Paul Tillich, A History Of Christian Thought


Neo-Platonism: Plotinus. Clement of Alexandria. Origen.

Neo-Platonism is not only important because it was the philosophy which deeply influenced the first great theological system, that of Origen, but it was also the philosophy which influenced (through Dionysius the Areopagite, of whom we shall hear more later) all forms of Christian mysticism and most forms of classical Christian theology, especially with respect to the doctrine of God, world, and soul.

Therefore it is impossible to understand the development of Christian theology without knowing something about this last great attempt of paganism to express itself in terms of a philosophical theology, or theological philosophy, which was both science and life for the ancient mind.

The man who is mostly responsible for the system of Neo-Platonism is Plotinus, who according to his dependence on Plato, is called “neo-Platonist”; but it is not he alone, it is a whole school of greatest influence. There is not only a scientific and religious side but also a political side to it: the emperor Julian the Apostate tried to introduce, against Christianity, the Neo- Platonic system, which shows that he considered it not only as a science but as the all-embracing system of religious elevation of the soul. All these things make it necessary to dwell on this system more than perhaps you think it necessary, for a philosophical non-Christian system.
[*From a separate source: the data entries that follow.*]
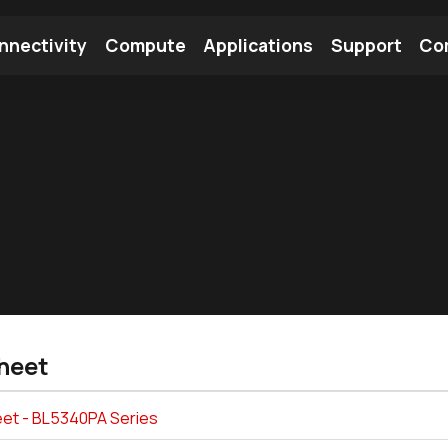
nnectivity
Compute
Applications
Support
Co
tooth Module
Find a Module
Find an Antenna
heet
et - BL5340PA Series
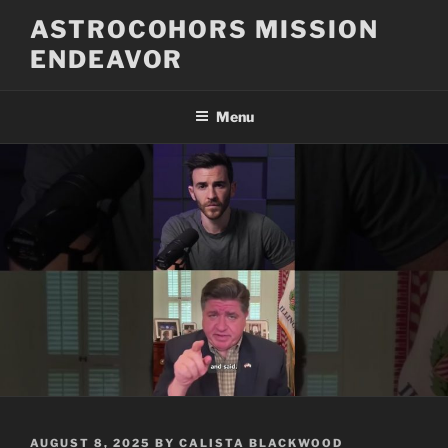
Skip
ASTROCOHORS MISSION
to
ENDEAVOR
content
Menu
POSTED
AUGUST 8, 2025
BY
CALISTA BLACKWOOD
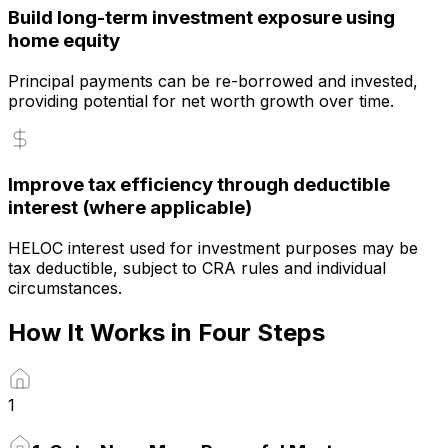
Build long-term investment exposure using
home equity
Principal payments can be re-borrowed and invested,
providing potential for net worth growth over time.
Improve tax efficiency through deductible
interest (where applicable)
HELOC interest used for investment purposes may be
tax deductible, subject to CRA rules and individual
circumstances.
How It Works in Four Steps
1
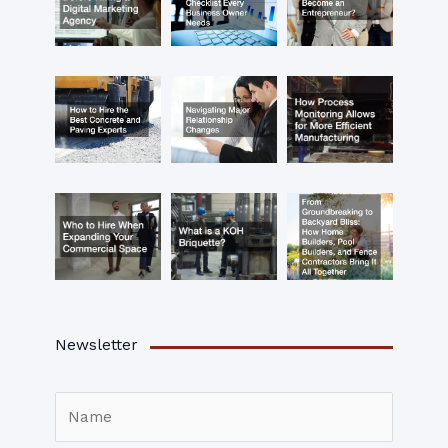
Newsletter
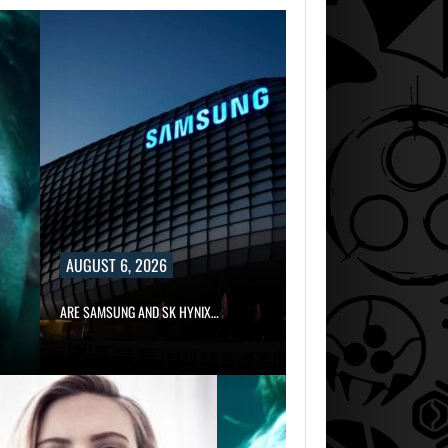
AUGUST 6, 2026
ARE SAMSUNG AND SK HYNIX…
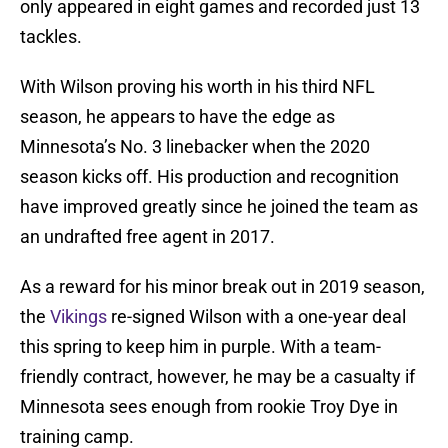
only appeared in eight games and recorded just 13
tackles.
With Wilson proving his worth in his third NFL
season, he appears to have the edge as
Minnesota’s No. 3 linebacker when the 2020
season kicks off. His production and recognition
have improved greatly since he joined the team as
an undrafted free agent in 2017.
As a reward for his minor break out in 2019 season,
the
Vikings
re-signed Wilson with a one-year deal
this spring to keep him in purple. With a team-
friendly contract, however, he may be a casualty if
Minnesota sees enough from rookie Troy Dye in
training camp.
God, for Plotinus, is the transcendent One, the One which transcends every number; also the number “one” insofar as it is a number which includes 2, 3, 4, 5, etc. It is that which is beyond number, and for this he uses the word “one.” So when you hear, in all mystical language through all the centuries, the word “one” in the mystical expressions, don’t take it as one beside others, but as that which transcends numbers.